=== Data supplied ===
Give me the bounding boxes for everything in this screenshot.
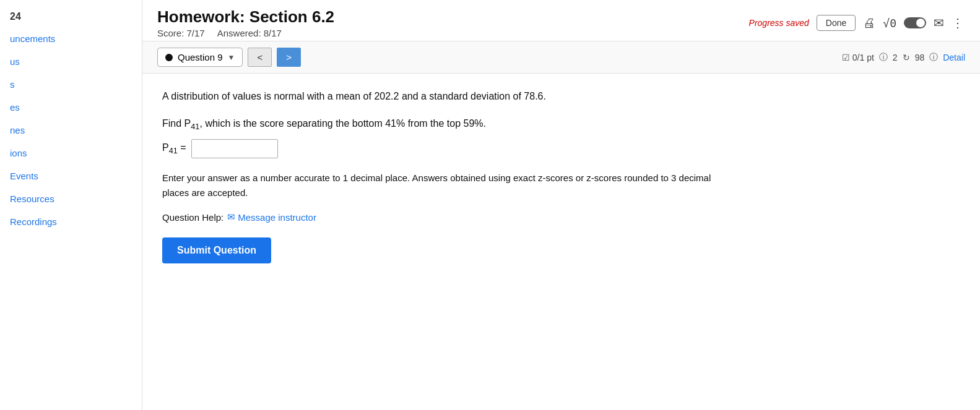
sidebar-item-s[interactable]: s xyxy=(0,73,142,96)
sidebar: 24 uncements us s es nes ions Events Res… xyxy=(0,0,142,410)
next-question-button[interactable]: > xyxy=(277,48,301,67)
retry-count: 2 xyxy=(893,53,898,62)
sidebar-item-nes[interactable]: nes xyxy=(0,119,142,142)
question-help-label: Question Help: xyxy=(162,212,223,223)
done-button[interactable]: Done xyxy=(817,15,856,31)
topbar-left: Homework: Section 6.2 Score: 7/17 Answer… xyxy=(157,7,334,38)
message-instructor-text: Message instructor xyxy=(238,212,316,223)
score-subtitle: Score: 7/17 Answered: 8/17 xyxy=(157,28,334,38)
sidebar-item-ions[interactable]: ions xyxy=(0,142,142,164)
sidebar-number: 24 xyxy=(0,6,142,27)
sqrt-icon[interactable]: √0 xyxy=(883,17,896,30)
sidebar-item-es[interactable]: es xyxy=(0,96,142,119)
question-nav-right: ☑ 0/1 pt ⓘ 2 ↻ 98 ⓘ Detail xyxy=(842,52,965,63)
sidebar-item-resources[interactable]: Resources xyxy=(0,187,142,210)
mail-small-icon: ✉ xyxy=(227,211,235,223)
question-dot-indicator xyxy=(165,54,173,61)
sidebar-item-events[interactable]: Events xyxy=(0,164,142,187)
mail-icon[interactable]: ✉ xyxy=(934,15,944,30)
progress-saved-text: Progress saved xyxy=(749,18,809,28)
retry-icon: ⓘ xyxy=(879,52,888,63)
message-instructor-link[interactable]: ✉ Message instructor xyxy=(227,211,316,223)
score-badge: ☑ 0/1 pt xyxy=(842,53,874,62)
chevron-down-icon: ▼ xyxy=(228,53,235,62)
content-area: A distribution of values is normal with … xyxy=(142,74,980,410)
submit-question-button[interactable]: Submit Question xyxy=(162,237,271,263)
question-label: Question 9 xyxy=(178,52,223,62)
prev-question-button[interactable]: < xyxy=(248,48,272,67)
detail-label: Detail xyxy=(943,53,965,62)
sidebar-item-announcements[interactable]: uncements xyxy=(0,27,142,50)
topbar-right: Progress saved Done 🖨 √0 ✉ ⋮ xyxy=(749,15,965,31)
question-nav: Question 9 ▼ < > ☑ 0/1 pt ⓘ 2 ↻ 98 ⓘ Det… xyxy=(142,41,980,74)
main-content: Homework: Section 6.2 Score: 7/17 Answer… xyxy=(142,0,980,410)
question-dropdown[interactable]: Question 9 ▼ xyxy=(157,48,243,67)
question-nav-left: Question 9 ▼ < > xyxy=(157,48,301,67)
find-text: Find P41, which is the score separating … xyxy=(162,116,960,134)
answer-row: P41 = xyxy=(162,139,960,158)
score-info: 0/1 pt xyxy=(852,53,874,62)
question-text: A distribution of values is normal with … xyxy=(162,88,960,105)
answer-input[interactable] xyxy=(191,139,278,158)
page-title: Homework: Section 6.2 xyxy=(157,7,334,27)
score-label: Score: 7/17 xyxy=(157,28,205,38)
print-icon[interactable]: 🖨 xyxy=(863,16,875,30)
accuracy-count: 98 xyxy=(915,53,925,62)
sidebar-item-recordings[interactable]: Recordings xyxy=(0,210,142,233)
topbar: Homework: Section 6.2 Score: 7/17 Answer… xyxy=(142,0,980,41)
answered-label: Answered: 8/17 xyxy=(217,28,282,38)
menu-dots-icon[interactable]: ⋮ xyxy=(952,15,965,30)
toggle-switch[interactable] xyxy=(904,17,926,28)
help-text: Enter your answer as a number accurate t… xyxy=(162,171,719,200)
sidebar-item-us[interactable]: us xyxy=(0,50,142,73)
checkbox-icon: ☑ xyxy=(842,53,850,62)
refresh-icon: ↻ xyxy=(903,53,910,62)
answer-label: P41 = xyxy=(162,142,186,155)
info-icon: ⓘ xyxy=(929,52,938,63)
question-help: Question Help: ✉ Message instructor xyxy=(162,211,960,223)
===
* What the task requires: All of the data is to be transcribed exactly, with images omitted.

* Written response:
Give me the bounding boxes for everything in this screenshot.
sidebar-item-s[interactable]: s xyxy=(0,73,142,96)
sidebar: 24 uncements us s es nes ions Events Res… xyxy=(0,0,142,410)
next-question-button[interactable]: > xyxy=(277,48,301,67)
retry-count: 2 xyxy=(893,53,898,62)
sidebar-item-nes[interactable]: nes xyxy=(0,119,142,142)
question-help-label: Question Help: xyxy=(162,212,223,223)
done-button[interactable]: Done xyxy=(817,15,856,31)
topbar-left: Homework: Section 6.2 Score: 7/17 Answer… xyxy=(157,7,334,38)
message-instructor-text: Message instructor xyxy=(238,212,316,223)
score-subtitle: Score: 7/17 Answered: 8/17 xyxy=(157,28,334,38)
sidebar-item-ions[interactable]: ions xyxy=(0,142,142,164)
sidebar-number: 24 xyxy=(0,6,142,27)
sqrt-icon[interactable]: √0 xyxy=(883,17,896,30)
sidebar-item-es[interactable]: es xyxy=(0,96,142,119)
question-nav-right: ☑ 0/1 pt ⓘ 2 ↻ 98 ⓘ Detail xyxy=(842,52,965,63)
sidebar-item-resources[interactable]: Resources xyxy=(0,187,142,210)
mail-small-icon: ✉ xyxy=(227,211,235,223)
question-dot-indicator xyxy=(165,54,173,61)
sidebar-item-events[interactable]: Events xyxy=(0,164,142,187)
mail-icon[interactable]: ✉ xyxy=(934,15,944,30)
progress-saved-text: Progress saved xyxy=(749,18,809,28)
retry-icon: ⓘ xyxy=(879,52,888,63)
message-instructor-link[interactable]: ✉ Message instructor xyxy=(227,211,316,223)
score-badge: ☑ 0/1 pt xyxy=(842,53,874,62)
chevron-down-icon: ▼ xyxy=(228,53,235,62)
content-area: A distribution of values is normal with … xyxy=(142,74,980,410)
submit-question-button[interactable]: Submit Question xyxy=(162,237,271,263)
question-label: Question 9 xyxy=(178,52,223,62)
prev-question-button[interactable]: < xyxy=(248,48,272,67)
detail-label: Detail xyxy=(943,53,965,62)
sidebar-item-announcements[interactable]: uncements xyxy=(0,27,142,50)
topbar-right: Progress saved Done 🖨 √0 ✉ ⋮ xyxy=(749,15,965,31)
question-nav: Question 9 ▼ < > ☑ 0/1 pt ⓘ 2 ↻ 98 ⓘ Det… xyxy=(142,41,980,74)
main-content: Homework: Section 6.2 Score: 7/17 Answer… xyxy=(142,0,980,410)
question-dropdown[interactable]: Question 9 ▼ xyxy=(157,48,243,67)
question-nav-left: Question 9 ▼ < > xyxy=(157,48,301,67)
find-text: Find P41, which is the score separating … xyxy=(162,116,960,134)
answer-row: P41 = xyxy=(162,139,960,158)
score-info: 0/1 pt xyxy=(852,53,874,62)
question-text: A distribution of values is normal with … xyxy=(162,88,960,105)
answer-input[interactable] xyxy=(191,139,278,158)
page-title: Homework: Section 6.2 xyxy=(157,7,334,27)
score-label: Score: 7/17 xyxy=(157,28,205,38)
print-icon[interactable]: 🖨 xyxy=(863,16,875,30)
accuracy-count: 98 xyxy=(915,53,925,62)
sidebar-item-recordings[interactable]: Recordings xyxy=(0,210,142,233)
topbar: Homework: Section 6.2 Score: 7/17 Answer… xyxy=(142,0,980,41)
answered-label: Answered: 8/17 xyxy=(217,28,282,38)
menu-dots-icon[interactable]: ⋮ xyxy=(952,15,965,30)
toggle-switch[interactable] xyxy=(904,17,926,28)
help-text: Enter your answer as a number accurate t… xyxy=(162,171,719,200)
sidebar-item-us[interactable]: us xyxy=(0,50,142,73)
checkbox-icon: ☑ xyxy=(842,53,850,62)
refresh-icon: ↻ xyxy=(903,53,910,62)
answer-label: P41 = xyxy=(162,142,186,155)
info-icon: ⓘ xyxy=(929,52,938,63)
question-help: Question Help: ✉ Message instructor xyxy=(162,211,960,223)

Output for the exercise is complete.